WHAT NEEDS TO BE DONE :: Filter the records, keeping every line that has the string "House".

RECORDS PROVIDED ::

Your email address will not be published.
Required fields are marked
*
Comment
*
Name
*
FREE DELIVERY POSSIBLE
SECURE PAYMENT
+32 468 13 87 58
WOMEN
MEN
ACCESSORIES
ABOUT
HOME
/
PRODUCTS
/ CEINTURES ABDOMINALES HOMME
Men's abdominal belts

==

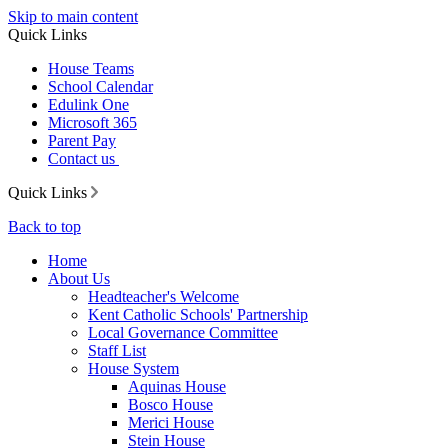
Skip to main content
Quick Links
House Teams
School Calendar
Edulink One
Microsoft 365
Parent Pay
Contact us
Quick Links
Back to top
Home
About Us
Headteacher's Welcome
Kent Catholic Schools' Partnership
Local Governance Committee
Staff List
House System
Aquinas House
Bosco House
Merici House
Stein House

SOLVED EXERCISE ::
House Teams
House System
Aquinas House
Bosco House
Merici House
Stein House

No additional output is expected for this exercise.